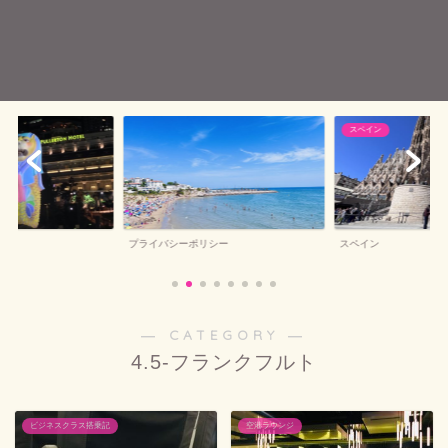
スペイン
プライバシーポリシー
スペイン
― CATEGORY ―
4.5-フランクフルト
ビジネスクラス搭乗記
空港ラウンジ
++++++
### EXERCISE AIM
What is needed is an exact copy of the data, with the pictures removed.

### FINISHED EXERCISE
スペイン
プライバシーポリシー
スペイン
― CATEGORY ―
4.5-フランクフルト
ビジネスクラス搭乗記
空港ラウンジ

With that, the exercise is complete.